» Data under study
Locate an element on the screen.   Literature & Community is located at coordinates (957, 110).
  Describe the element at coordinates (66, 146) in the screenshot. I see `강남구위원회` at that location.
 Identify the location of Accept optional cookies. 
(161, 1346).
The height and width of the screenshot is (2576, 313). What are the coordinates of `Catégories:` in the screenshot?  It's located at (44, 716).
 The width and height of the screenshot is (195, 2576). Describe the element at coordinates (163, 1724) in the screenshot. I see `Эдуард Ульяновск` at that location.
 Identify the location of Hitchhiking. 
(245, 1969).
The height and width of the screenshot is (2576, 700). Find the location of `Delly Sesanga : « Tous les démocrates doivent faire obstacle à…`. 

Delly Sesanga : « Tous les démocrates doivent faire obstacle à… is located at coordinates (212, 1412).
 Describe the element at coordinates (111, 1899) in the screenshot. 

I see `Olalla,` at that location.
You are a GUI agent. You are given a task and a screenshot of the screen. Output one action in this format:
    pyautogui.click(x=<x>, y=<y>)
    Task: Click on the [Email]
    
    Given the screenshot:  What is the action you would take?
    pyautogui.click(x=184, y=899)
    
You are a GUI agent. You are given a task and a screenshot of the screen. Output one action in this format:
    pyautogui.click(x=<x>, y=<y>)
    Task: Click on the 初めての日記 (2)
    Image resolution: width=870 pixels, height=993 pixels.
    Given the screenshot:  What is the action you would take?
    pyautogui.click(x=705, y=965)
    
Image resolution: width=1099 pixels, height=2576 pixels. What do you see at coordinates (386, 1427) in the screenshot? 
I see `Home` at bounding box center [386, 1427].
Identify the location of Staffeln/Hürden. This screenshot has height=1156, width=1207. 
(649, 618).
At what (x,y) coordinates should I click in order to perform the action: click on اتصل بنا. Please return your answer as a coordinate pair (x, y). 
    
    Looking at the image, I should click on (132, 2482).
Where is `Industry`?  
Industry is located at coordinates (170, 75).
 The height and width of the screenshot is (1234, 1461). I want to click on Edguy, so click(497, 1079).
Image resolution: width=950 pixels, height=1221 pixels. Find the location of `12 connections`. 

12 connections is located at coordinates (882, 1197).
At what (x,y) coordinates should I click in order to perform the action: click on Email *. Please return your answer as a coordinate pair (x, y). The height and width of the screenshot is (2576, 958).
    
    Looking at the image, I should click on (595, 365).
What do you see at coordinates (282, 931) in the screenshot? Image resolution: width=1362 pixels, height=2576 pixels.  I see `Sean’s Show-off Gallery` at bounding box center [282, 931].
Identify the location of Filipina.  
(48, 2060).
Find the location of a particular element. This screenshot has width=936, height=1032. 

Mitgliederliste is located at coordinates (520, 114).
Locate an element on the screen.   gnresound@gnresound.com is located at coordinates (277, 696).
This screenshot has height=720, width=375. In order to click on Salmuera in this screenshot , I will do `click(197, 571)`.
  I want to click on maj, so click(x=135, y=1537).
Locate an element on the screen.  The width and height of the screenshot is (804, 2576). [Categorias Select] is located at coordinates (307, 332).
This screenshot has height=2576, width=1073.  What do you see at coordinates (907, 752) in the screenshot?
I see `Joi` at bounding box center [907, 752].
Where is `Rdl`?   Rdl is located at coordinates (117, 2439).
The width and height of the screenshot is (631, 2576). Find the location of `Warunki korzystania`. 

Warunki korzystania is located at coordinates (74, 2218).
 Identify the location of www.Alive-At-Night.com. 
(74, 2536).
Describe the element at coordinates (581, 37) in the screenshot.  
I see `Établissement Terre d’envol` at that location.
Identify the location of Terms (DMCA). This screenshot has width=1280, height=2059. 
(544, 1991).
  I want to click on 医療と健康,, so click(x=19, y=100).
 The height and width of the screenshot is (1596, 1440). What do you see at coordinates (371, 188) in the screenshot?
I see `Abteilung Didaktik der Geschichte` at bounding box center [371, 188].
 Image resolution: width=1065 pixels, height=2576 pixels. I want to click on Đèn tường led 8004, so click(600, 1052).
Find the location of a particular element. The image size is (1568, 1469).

» Work order
The records above should be set down again word for word.

» Finished task
Locate an element on the screen.   Literature & Community is located at coordinates (957, 110).
  Describe the element at coordinates (66, 146) in the screenshot. I see `강남구위원회` at that location.
 Identify the location of Accept optional cookies. 
(161, 1346).
The height and width of the screenshot is (2576, 313). What are the coordinates of `Catégories:` in the screenshot?  It's located at (44, 716).
 The width and height of the screenshot is (195, 2576). Describe the element at coordinates (163, 1724) in the screenshot. I see `Эдуард Ульяновск` at that location.
 Identify the location of Hitchhiking. 
(245, 1969).
The height and width of the screenshot is (2576, 700). Find the location of `Delly Sesanga : « Tous les démocrates doivent faire obstacle à…`. 

Delly Sesanga : « Tous les démocrates doivent faire obstacle à… is located at coordinates (212, 1412).
 Describe the element at coordinates (111, 1899) in the screenshot. 

I see `Olalla,` at that location.
You are a GUI agent. You are given a task and a screenshot of the screen. Output one action in this format:
    pyautogui.click(x=<x>, y=<y>)
    Task: Click on the [Email]
    
    Given the screenshot:  What is the action you would take?
    pyautogui.click(x=184, y=899)
    
You are a GUI agent. You are given a task and a screenshot of the screen. Output one action in this format:
    pyautogui.click(x=<x>, y=<y>)
    Task: Click on the 初めての日記 (2)
    Image resolution: width=870 pixels, height=993 pixels.
    Given the screenshot:  What is the action you would take?
    pyautogui.click(x=705, y=965)
    
Image resolution: width=1099 pixels, height=2576 pixels. What do you see at coordinates (386, 1427) in the screenshot? 
I see `Home` at bounding box center [386, 1427].
Identify the location of Staffeln/Hürden. This screenshot has height=1156, width=1207. 
(649, 618).
At what (x,y) coordinates should I click in order to perform the action: click on اتصل بنا. Please return your answer as a coordinate pair (x, y). 
    
    Looking at the image, I should click on (132, 2482).
Where is `Industry`?  
Industry is located at coordinates (170, 75).
 The height and width of the screenshot is (1234, 1461). I want to click on Edguy, so click(497, 1079).
Image resolution: width=950 pixels, height=1221 pixels. Find the location of `12 connections`. 

12 connections is located at coordinates (882, 1197).
At what (x,y) coordinates should I click in order to perform the action: click on Email *. Please return your answer as a coordinate pair (x, y). The height and width of the screenshot is (2576, 958).
    
    Looking at the image, I should click on (595, 365).
What do you see at coordinates (282, 931) in the screenshot? Image resolution: width=1362 pixels, height=2576 pixels.  I see `Sean’s Show-off Gallery` at bounding box center [282, 931].
Identify the location of Filipina.  
(48, 2060).
Find the location of a particular element. This screenshot has width=936, height=1032. 

Mitgliederliste is located at coordinates (520, 114).
Locate an element on the screen.   gnresound@gnresound.com is located at coordinates (277, 696).
This screenshot has height=720, width=375. In order to click on Salmuera in this screenshot , I will do `click(197, 571)`.
  I want to click on maj, so click(x=135, y=1537).
Locate an element on the screen.  The width and height of the screenshot is (804, 2576). [Categorias Select] is located at coordinates (307, 332).
This screenshot has height=2576, width=1073.  What do you see at coordinates (907, 752) in the screenshot?
I see `Joi` at bounding box center [907, 752].
Where is `Rdl`?   Rdl is located at coordinates (117, 2439).
The width and height of the screenshot is (631, 2576). Find the location of `Warunki korzystania`. 

Warunki korzystania is located at coordinates (74, 2218).
 Identify the location of www.Alive-At-Night.com. 
(74, 2536).
Describe the element at coordinates (581, 37) in the screenshot.  
I see `Établissement Terre d’envol` at that location.
Identify the location of Terms (DMCA). This screenshot has width=1280, height=2059. 
(544, 1991).
  I want to click on 医療と健康,, so click(x=19, y=100).
 The height and width of the screenshot is (1596, 1440). What do you see at coordinates (371, 188) in the screenshot?
I see `Abteilung Didaktik der Geschichte` at bounding box center [371, 188].
 Image resolution: width=1065 pixels, height=2576 pixels. I want to click on Đèn tường led 8004, so click(600, 1052).
Find the location of a particular element. The image size is (1568, 1469).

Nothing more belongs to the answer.